No. 40 Winter 2023

February in May

Contributor’s Marginalia: Diana Cao responding to Felicity Sheehy’s poem “February”

It’s May in Massachusetts, and spring is doing the most. Last night, I saw a baby rabbit—little nugget of a thing!—pause in the middle of the sidewalk before it hopped into some bushes. This morning, a teenage turkey sat in our front yard, cooling itself in the dirt (for those unfamiliar, wild turkeys roam the streets of Cambridge (see attached photo for proof)). Pollen dusts the cars parked on the side of the street. So, it’s a funny time to be revisiting Felicity Sheehy’s “February.”
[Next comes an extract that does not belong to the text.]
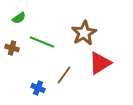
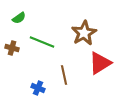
brown line: rotated 48 degrees counterclockwise
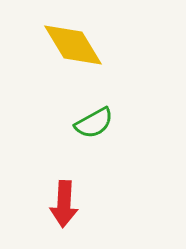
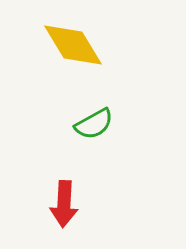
green semicircle: moved 1 px down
But in a lot of ways it’s also the perfect time to return to the piece. The intensity of each season in New England sometimes makes me forget that other seasons ever existed, that there have been and will be other ways to live. Sheehy’s poem both captures that feeling about February—”At least it is short enough / to be endless”—and assures me that time has passed. Outside, the daffodils are wildly sprouting; no more of the slim-fisted ice of Sheehy’s February. No more sweaters and soot. At least for now.

Because this poem also assures us that time comes back around. February, with its post-holiday letdowns and discarded resolutions, will return—and with its return will come another short month of long nights to sit up with our thoughts: “Like me,” Sheehy’s “February” begins, “it is hard to love.”
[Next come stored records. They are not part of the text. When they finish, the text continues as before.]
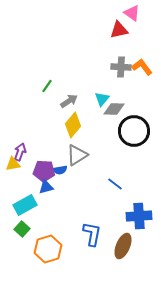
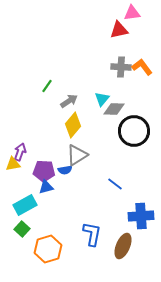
pink triangle: rotated 42 degrees counterclockwise
blue semicircle: moved 5 px right
blue cross: moved 2 px right
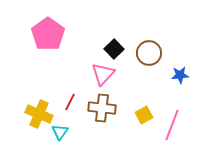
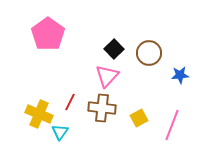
pink triangle: moved 4 px right, 2 px down
yellow square: moved 5 px left, 3 px down
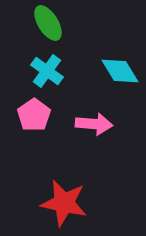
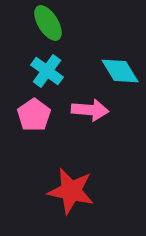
pink arrow: moved 4 px left, 14 px up
red star: moved 7 px right, 12 px up
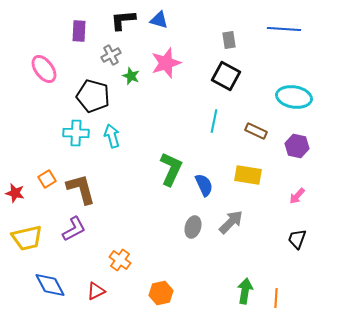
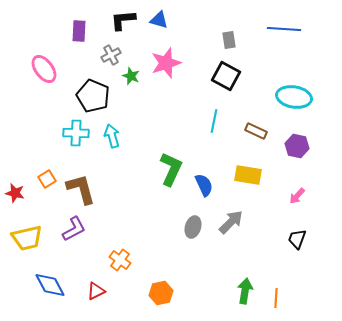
black pentagon: rotated 8 degrees clockwise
A fantastic opening because it’s the truth. I don’t personally know anyone whose favorite month is February, and though I’m sure its fans exist, it’s not an obvious choice. February is neither a summer month of warm evenings and picnics, nor an early winter month of twinkle lights and still-clean snow. Not to mention the showy leaves and blossoms of fall and spring, the anticipation they bring. By February, the cold has stopped being festive.

But who among us doesn’t understand being hard to love? I’ve never felt such kinship with February as I do at the start of this poem.
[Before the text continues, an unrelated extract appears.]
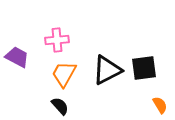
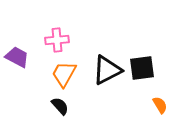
black square: moved 2 px left
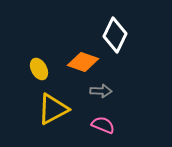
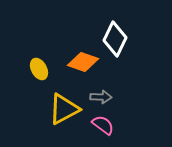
white diamond: moved 4 px down
gray arrow: moved 6 px down
yellow triangle: moved 11 px right
pink semicircle: rotated 15 degrees clockwise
And even while this poem describes February as hard to love—with its “midnight / at midday and moonlight / at dawn”—the music in the lines belies that unloveliness. This poem is a delight to read out loud. Consider:

It sits in thick crusts
on the sidewalk, licking
its boots. It slumps past
bridges, clicking its teeth,
slipping in slim-fisted ice.
Always it is cold in one way
or another.

The sound of February in these lines is hard—and also seductive. February, whether you like it or not, draws you in, forces you to participate bodily in its reality. That’s what the music does to me in this poem. By the time we get to “some snug by the harbor,” I’m inside the piece. Sweatered, sipping my amber drink, I might almost be lulled into some vision of coziness when the truth sneaks up again: “you remember / that your mother will die.” This is how nature is: always “cold in one way / or another.” Time passes. So do mothers. So do we.

We might dwell on that reality during February’s dark nights, and we might find relief when the spring comes offering new life—those baby rabbits! the budding branches outside my window! We might find comfort in the fact that there is an order to seasons, to cycles of life and death. But in the end this poem knows, also, that that order yields, ultimately, to something else. Chance, in this poem, is the higher power.

“God ends it / with a roll of the dice.” We’re just lucky to be here.



Diana Cao is a law student in Cambridge, MA. Her work has recently appeared in Ploughshares, Georgia Review, Ecotone, and elsewhere.